Artinya, reseptor feromon manusia itu ada!!
Menurut
hasil Human Proteome Project, setidaknya ada lima macam reseptor yang sudah
teridentifikasi: V1RL1, V1RL2, V1RL3, V1RL4 dan V1RL5, kesemua gen pengkodenya
terletak pada Kromosom nomor 19. Penelitian mengenai respons manusia terhadap
feromon itu sendiri sudah dipublikasikan sejak tahun 2001 lalu oleh para
Ilmuwan Swedia di
Huddinge
University Hospital. Hasil studi ini mengatakan bahwa feromon apabila diterima
oleh reseptornya di lalu menimbulkan reaksi pada VNO, maka akibat fisiologisnya
adalah meningkatnya aliran darah menuju Hypothalamus dan Amygdala. Penelitian
dilakukan dengan menggunakan PET (Positron Emission Topography) kepada subjek
yang diekspos kepada chemosignals.

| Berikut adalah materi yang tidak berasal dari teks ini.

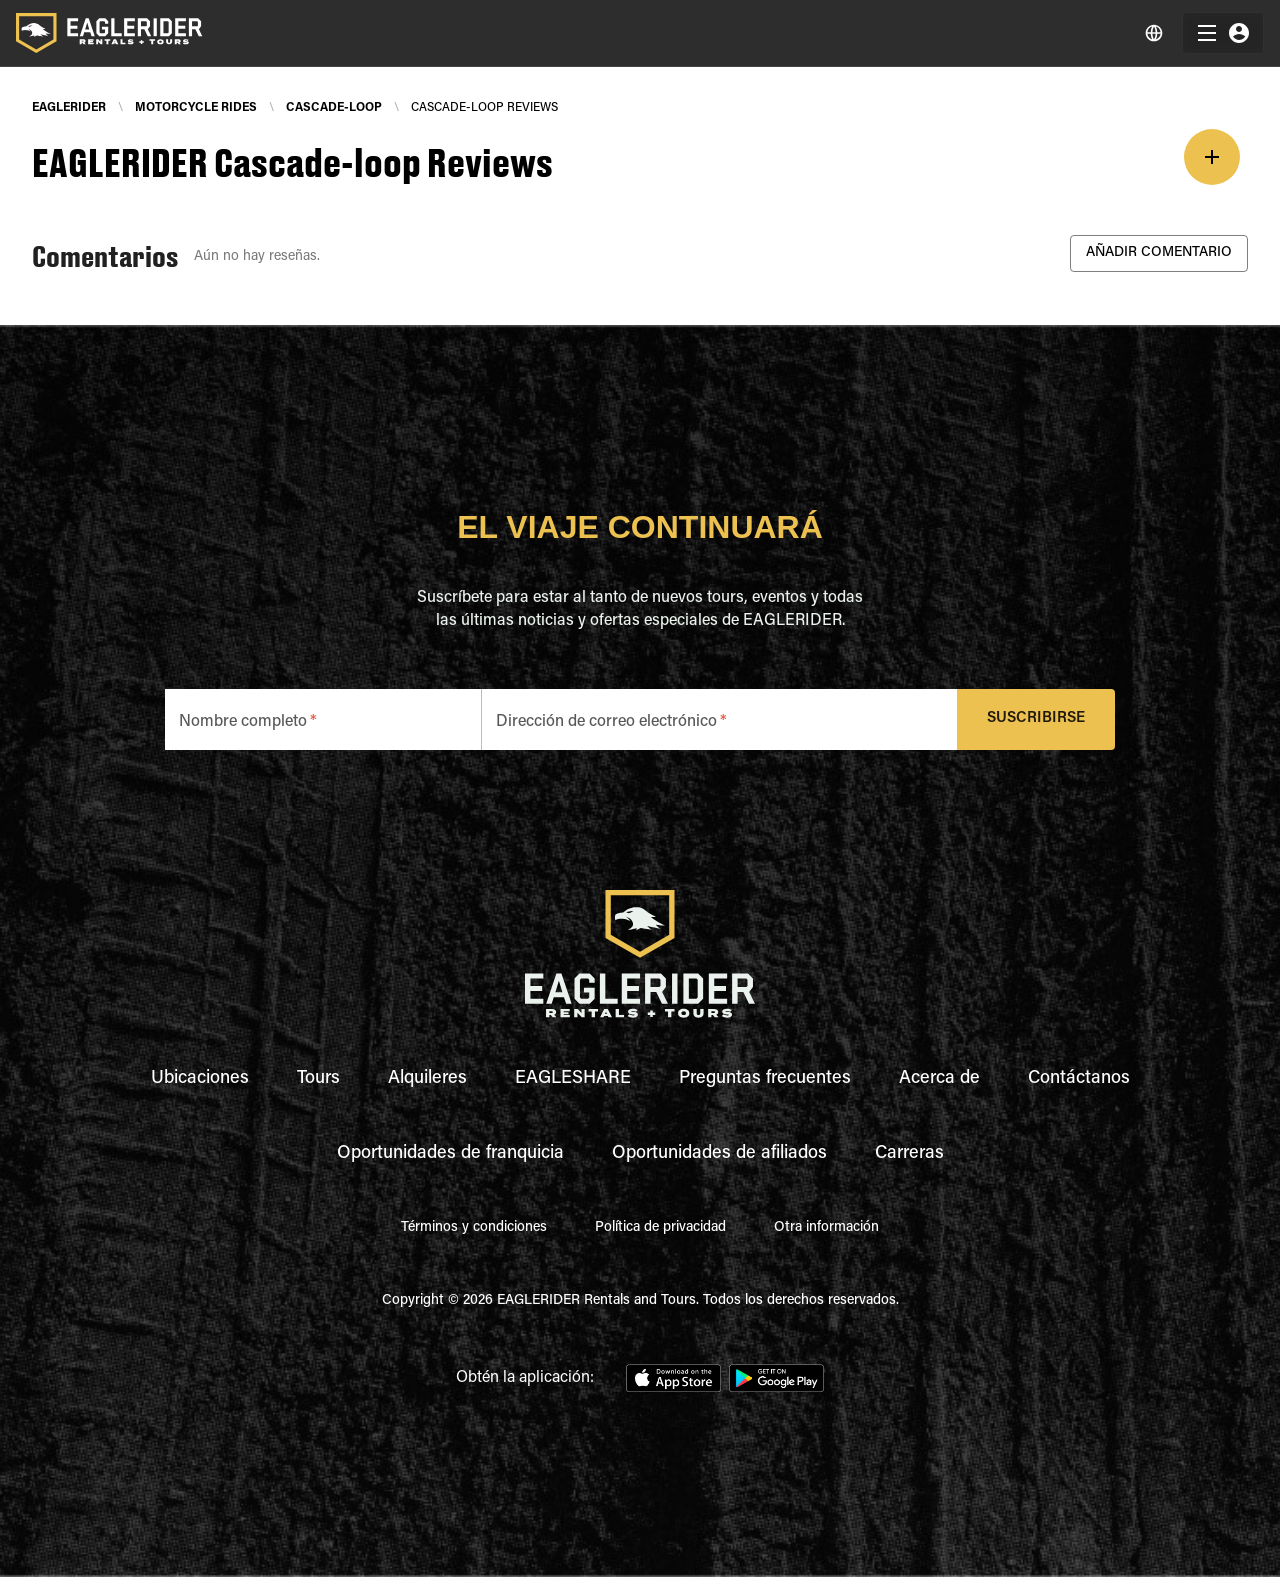 This screenshot has width=1280, height=1577. What do you see at coordinates (765, 1079) in the screenshot?
I see `Preguntas frecuentes` at bounding box center [765, 1079].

Dalam penelitian ini, sinyal-sinyal kimia
yang digunakan adalah Testosteron untuk perempuan dan Estrogen untuk laki-laki,
namun belum ada penelitian yang dapat memastikan bahwa dalam kondisi
sebenarnya, testosteron dan estrogen merupakan sinyal kimia yang digunakan oleh
tubuh manusia.
Dalam studi
lainnya didapati bahwa variasi genetika dalam HLA (Human Leukocyte Antigen)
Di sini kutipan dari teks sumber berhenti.